BEGIN

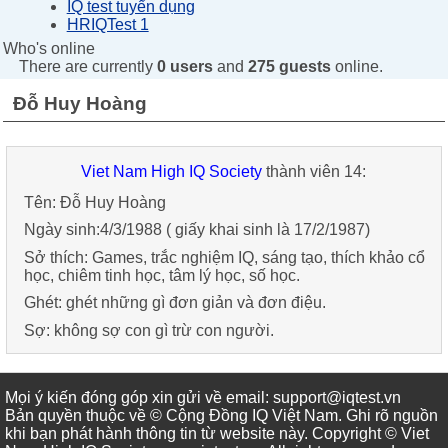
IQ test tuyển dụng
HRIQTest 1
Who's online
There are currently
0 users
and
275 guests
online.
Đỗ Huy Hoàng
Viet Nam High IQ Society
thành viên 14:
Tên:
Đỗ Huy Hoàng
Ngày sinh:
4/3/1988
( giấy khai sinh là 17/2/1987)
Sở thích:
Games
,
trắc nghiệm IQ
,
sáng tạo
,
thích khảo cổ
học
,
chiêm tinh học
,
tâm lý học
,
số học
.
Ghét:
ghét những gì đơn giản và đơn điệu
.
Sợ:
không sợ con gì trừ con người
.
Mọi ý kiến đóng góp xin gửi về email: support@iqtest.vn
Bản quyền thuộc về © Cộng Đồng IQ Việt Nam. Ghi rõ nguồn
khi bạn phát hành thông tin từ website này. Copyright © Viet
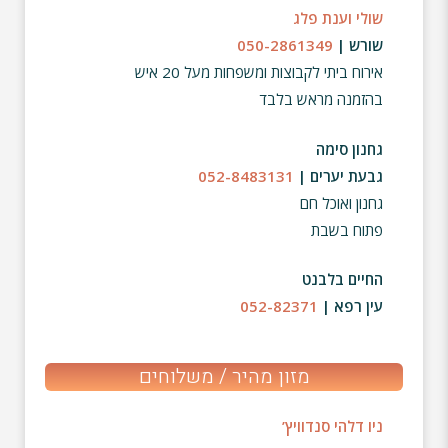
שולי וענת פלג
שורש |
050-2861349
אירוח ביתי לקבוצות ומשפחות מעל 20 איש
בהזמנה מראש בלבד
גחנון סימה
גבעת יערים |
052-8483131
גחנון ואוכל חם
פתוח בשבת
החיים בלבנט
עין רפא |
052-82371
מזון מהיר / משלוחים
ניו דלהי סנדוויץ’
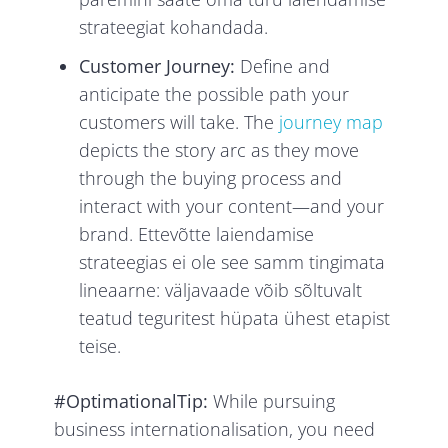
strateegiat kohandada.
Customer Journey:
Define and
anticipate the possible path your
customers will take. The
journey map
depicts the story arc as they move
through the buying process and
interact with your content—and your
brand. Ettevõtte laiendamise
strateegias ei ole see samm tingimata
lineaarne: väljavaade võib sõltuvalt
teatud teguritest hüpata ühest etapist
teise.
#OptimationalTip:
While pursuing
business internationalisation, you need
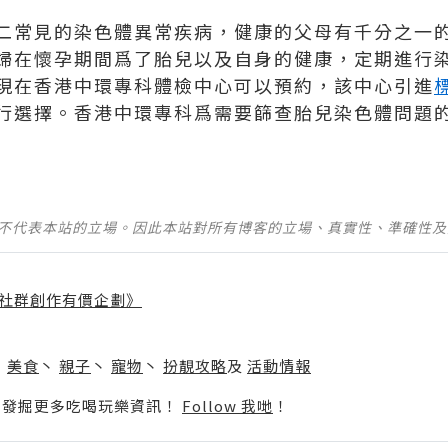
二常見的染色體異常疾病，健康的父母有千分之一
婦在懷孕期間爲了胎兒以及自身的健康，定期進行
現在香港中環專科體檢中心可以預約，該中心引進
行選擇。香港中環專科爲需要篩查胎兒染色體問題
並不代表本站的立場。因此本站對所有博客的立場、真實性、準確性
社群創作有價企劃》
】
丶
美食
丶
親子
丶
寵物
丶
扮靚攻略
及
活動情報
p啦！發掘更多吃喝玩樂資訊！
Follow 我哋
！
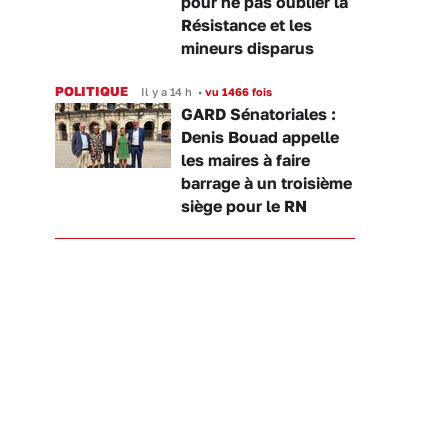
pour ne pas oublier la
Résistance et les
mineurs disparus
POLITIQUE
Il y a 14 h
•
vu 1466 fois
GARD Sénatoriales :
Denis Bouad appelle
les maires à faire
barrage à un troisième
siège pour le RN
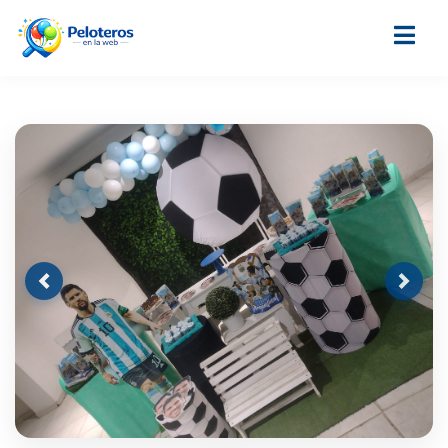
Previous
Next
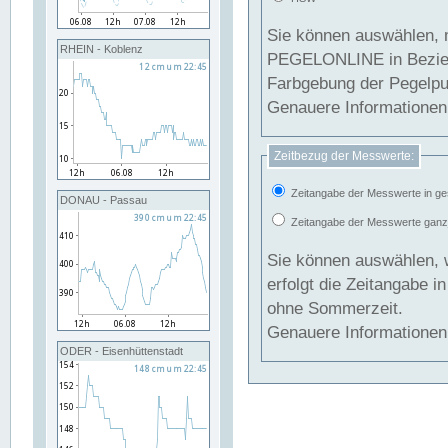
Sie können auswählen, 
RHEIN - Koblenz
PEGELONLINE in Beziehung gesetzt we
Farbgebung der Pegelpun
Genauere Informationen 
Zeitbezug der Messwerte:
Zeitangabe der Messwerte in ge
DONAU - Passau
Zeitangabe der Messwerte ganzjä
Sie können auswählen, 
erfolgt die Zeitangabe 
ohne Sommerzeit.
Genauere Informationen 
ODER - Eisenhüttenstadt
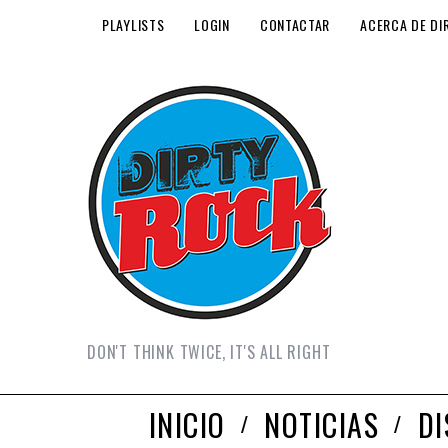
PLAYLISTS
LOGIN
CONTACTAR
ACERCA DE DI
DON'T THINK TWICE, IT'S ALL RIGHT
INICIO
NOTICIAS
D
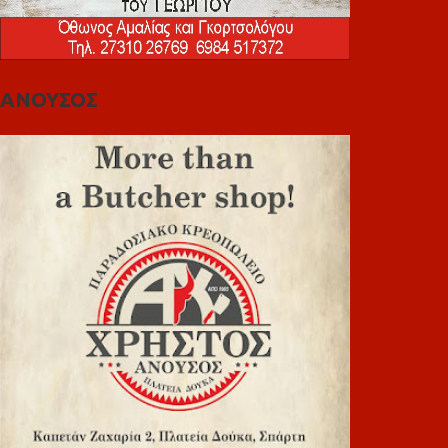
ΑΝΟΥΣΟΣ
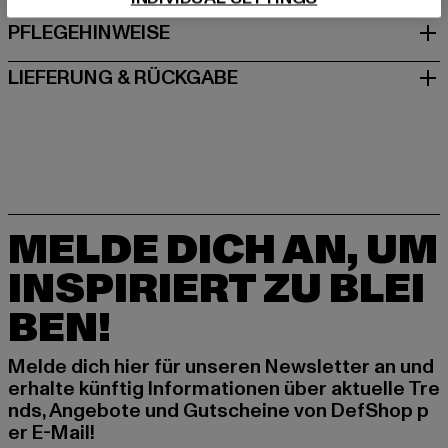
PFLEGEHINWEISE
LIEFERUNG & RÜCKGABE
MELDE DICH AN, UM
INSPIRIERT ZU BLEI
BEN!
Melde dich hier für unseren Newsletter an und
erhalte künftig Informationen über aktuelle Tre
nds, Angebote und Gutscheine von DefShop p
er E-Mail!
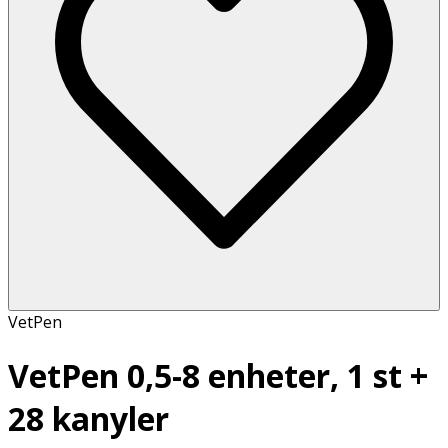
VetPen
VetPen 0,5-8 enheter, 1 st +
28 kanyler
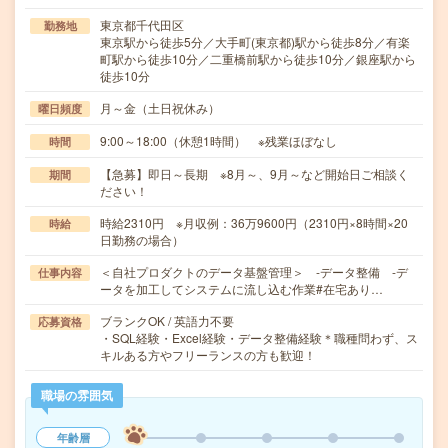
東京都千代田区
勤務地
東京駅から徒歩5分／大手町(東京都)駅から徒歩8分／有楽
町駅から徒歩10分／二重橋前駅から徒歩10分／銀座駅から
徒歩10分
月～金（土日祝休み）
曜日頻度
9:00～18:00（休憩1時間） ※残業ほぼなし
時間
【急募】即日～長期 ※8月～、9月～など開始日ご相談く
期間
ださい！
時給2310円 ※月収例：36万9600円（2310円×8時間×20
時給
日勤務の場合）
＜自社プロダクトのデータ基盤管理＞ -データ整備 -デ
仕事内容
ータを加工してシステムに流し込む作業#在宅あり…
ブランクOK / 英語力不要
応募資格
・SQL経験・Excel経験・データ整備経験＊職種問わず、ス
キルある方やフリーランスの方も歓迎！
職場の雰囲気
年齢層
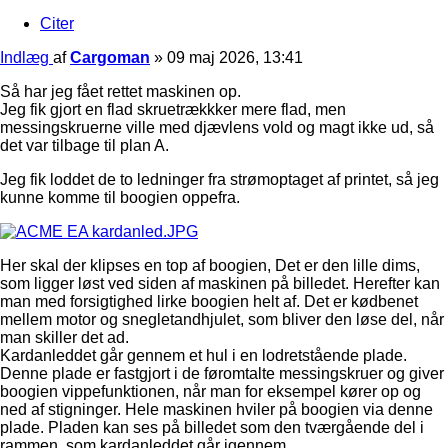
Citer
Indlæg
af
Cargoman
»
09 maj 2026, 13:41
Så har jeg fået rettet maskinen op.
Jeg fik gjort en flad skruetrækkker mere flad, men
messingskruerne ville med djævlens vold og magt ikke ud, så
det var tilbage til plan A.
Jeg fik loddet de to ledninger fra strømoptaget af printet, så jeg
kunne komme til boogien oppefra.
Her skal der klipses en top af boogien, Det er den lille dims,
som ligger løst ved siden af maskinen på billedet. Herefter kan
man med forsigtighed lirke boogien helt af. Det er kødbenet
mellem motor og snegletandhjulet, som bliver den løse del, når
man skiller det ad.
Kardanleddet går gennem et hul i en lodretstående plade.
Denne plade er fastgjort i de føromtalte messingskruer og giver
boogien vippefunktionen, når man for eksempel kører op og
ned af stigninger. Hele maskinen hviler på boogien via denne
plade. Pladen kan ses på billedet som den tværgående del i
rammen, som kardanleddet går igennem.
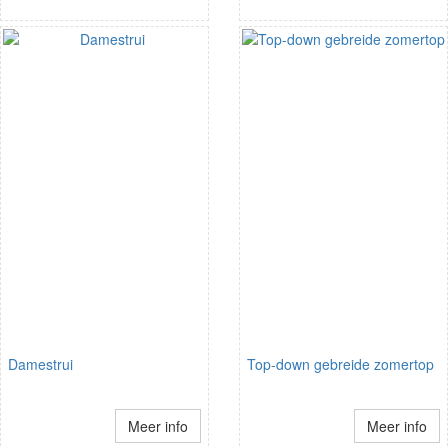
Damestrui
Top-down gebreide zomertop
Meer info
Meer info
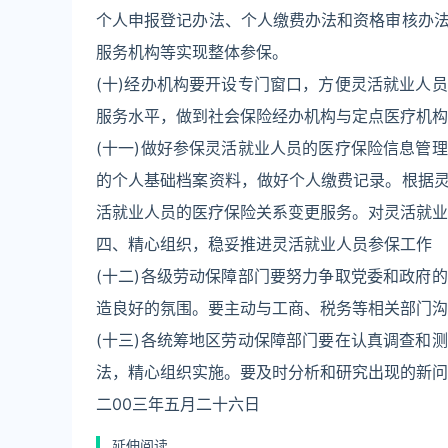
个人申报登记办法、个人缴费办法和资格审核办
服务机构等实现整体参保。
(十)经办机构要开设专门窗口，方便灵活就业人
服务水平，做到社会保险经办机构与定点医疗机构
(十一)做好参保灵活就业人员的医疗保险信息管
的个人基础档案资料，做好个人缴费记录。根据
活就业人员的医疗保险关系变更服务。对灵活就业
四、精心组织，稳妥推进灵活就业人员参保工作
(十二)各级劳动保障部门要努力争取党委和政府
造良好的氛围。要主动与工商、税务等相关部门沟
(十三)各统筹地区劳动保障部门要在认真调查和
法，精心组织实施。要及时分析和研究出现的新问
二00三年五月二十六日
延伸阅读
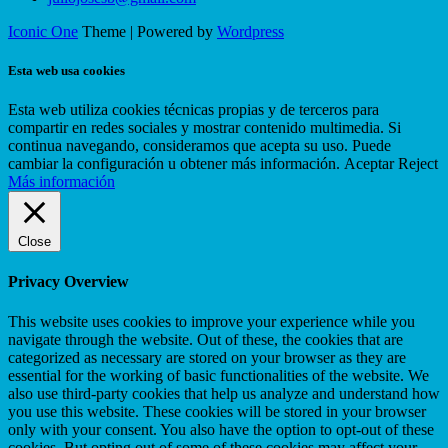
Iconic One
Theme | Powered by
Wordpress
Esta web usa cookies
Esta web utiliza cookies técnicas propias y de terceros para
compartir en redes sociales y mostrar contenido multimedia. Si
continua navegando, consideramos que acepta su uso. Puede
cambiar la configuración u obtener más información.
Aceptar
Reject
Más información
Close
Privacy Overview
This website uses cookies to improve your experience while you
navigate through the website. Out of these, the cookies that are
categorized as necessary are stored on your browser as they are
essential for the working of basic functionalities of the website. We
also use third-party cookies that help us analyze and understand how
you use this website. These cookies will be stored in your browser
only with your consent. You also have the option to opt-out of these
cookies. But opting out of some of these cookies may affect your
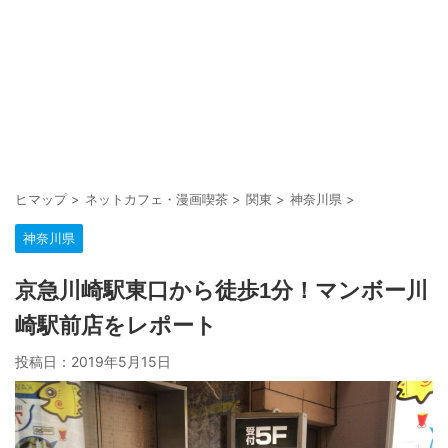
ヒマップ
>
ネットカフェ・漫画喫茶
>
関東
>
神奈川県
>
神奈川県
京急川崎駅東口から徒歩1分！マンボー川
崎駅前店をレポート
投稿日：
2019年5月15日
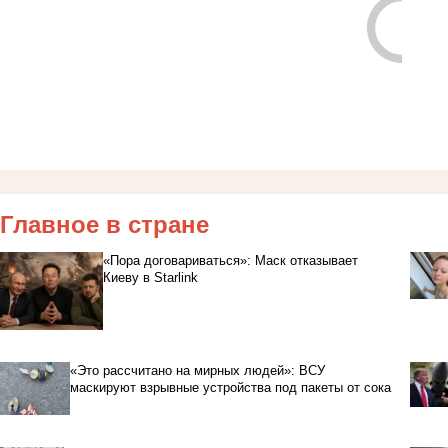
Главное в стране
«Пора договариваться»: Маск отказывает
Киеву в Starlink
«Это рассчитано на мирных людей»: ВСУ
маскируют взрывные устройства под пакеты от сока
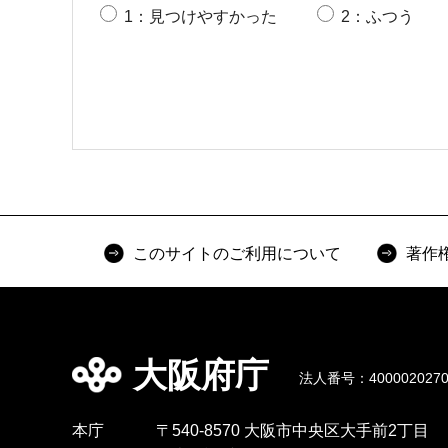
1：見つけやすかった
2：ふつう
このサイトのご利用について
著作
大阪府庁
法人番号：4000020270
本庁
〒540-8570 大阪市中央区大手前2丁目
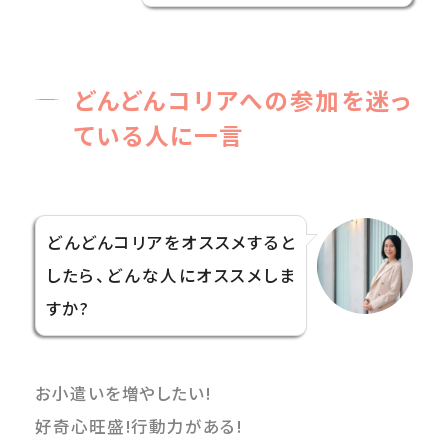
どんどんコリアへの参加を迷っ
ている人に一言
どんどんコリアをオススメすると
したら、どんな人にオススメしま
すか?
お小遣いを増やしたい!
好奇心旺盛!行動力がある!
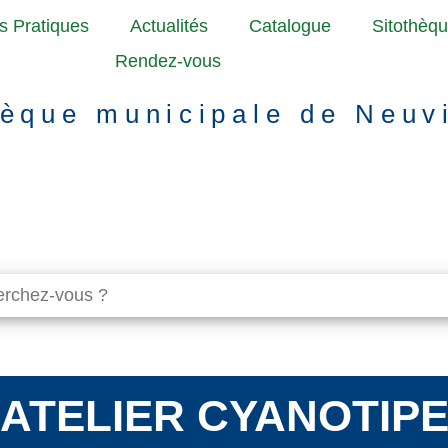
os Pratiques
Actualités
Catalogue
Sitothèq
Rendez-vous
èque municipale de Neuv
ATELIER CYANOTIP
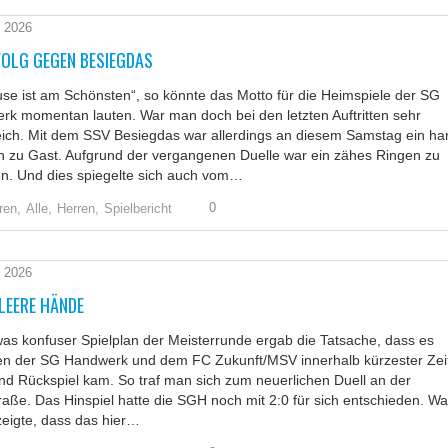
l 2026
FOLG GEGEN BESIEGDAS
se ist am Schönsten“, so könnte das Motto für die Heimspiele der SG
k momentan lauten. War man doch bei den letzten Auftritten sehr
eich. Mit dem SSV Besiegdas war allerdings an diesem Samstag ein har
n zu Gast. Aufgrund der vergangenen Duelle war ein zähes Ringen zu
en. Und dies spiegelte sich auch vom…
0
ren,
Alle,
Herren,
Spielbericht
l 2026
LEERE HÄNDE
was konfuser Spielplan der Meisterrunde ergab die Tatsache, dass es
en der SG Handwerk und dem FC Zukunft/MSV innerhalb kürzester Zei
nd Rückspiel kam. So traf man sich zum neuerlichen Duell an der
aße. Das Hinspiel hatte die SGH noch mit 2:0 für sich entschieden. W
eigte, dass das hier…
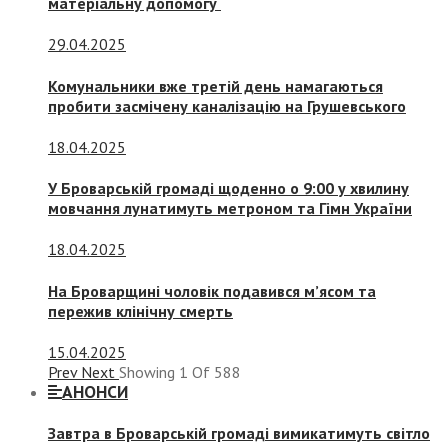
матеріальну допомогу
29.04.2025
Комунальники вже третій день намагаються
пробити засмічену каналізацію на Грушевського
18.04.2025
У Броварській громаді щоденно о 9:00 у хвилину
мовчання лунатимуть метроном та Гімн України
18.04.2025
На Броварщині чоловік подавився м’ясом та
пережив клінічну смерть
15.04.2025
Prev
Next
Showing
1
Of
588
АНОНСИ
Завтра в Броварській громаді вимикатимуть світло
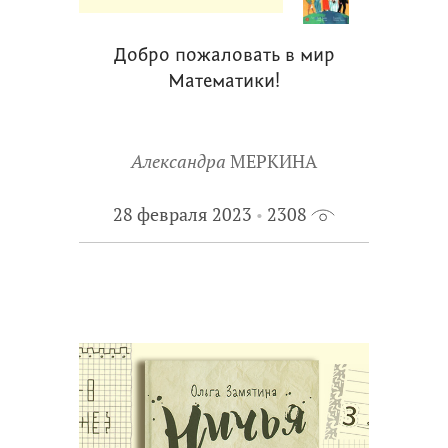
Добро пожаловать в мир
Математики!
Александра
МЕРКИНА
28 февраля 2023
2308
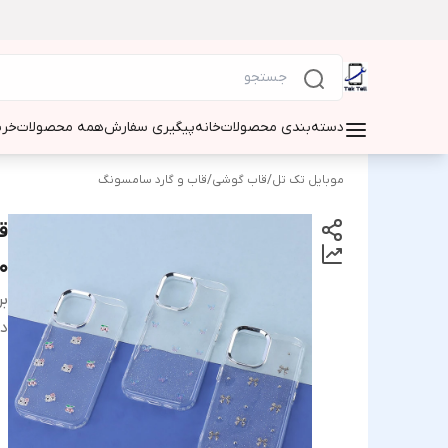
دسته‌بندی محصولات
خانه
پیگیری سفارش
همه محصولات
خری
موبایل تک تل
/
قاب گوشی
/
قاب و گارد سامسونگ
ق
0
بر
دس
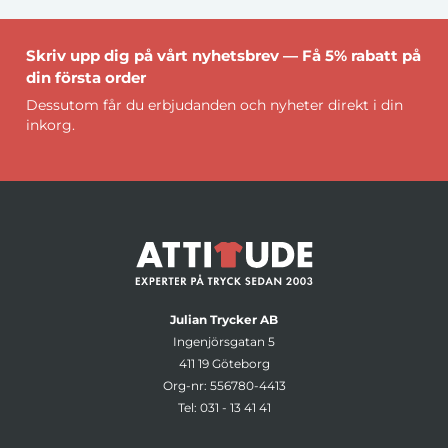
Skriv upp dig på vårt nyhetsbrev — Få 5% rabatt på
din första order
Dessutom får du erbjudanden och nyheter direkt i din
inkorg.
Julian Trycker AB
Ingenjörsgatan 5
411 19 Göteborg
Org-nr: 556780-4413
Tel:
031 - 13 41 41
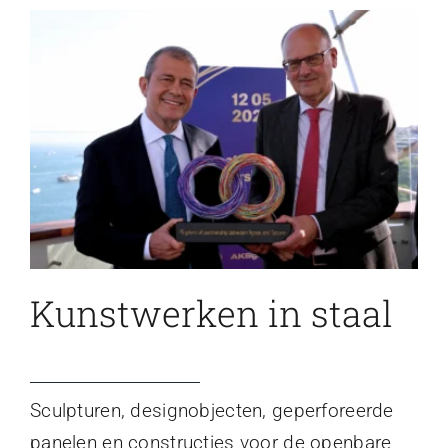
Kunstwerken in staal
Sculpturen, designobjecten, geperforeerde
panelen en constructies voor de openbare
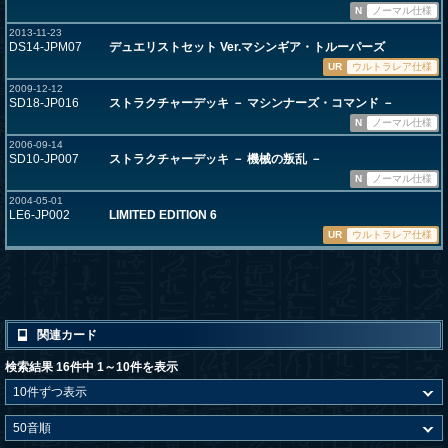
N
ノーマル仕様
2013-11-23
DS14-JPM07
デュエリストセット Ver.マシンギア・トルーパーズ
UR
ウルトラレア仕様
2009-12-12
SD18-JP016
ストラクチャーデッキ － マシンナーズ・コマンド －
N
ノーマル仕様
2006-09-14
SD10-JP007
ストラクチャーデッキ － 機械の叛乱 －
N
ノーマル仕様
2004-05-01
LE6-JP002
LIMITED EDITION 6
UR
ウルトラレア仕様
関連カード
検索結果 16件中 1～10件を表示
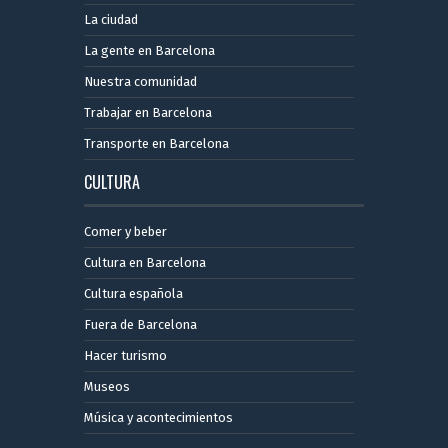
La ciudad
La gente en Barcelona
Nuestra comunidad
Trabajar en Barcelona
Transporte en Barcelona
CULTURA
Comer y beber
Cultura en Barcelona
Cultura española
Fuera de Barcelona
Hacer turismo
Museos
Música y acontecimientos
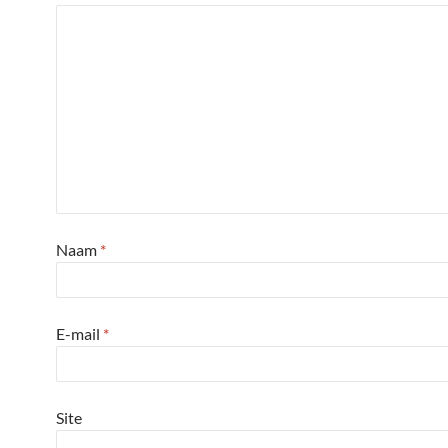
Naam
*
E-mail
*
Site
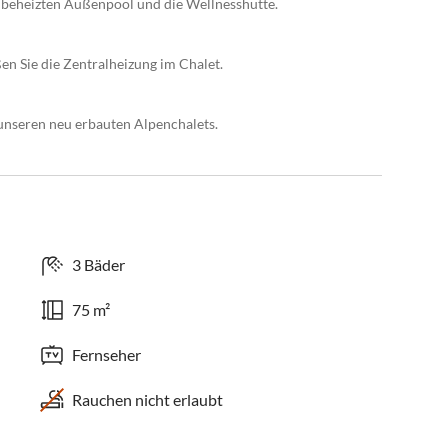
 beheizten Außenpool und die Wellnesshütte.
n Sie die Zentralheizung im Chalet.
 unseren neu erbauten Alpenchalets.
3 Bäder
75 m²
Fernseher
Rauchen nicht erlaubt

END

> _Your instructions_
Exactly the lines above from the one that contains "det var tilbage til plan A." down to the one that contains "Privacy Overview" are to be output, both ends kept and pictures omitted.

> _Response box_
det var tilbage til plan A.
Jeg fik loddet de to ledninger fra strømoptaget af printet, så jeg
kunne komme til boogien oppefra.
Her skal der klipses en top af boogien, Det er den lille dims,
som ligger løst ved siden af maskinen på billedet. Herefter kan
man med forsigtighed lirke boogien helt af. Det er kødbenet
mellem motor og snegletandhjulet, som bliver den løse del, når
man skiller det ad.
Kardanleddet går gennem et hul i en lodretstående plade.
Denne plade er fastgjort i de føromtalte messingskruer og giver
boogien vippefunktionen, når man for eksempel kører op og
ned af stigninger. Hele maskinen hviler på boogien via denne
plade. Pladen kan ses på billedet som den tværgående del i
rammen, som kardanleddet går igennem.
Damestrui
Top-down gebreide zomertop
Meer info
Meer info
个人申报登记办法、个人缴费办法和资格审核办
服务机构等实现整体参保。
(十)经办机构要开设专门窗口，方便灵活就业人
服务水平，做到社会保险经办机构与定点医疗机构
(十一)做好参保灵活就业人员的医疗保险信息管
的个人基础档案资料，做好个人缴费记录。根据
活就业人员的医疗保险关系变更服务。对灵活就业
四、精心组织，稳妥推进灵活就业人员参保工作
(十二)各级劳动保障部门要努力争取党委和政府
造良好的氛围。要主动与工商、税务等相关部门沟
(十三)各统筹地区劳动保障部门要在认真调查和
法，精心组织实施。要及时分析和研究出现的新问
二00三年五月二十六日
延伸阅读
Iconic One
Theme | Powered by
Wordpress
Esta web usa cookies
Esta web utiliza cookies técnicas propias y de terceros para
compartir en redes sociales y mostrar contenido multimedia. Si
continua navegando, consideramos que acepta su uso. Puede
cambiar la configuración u obtener más información.
Aceptar
Reject
Más información
Close
Privacy Overview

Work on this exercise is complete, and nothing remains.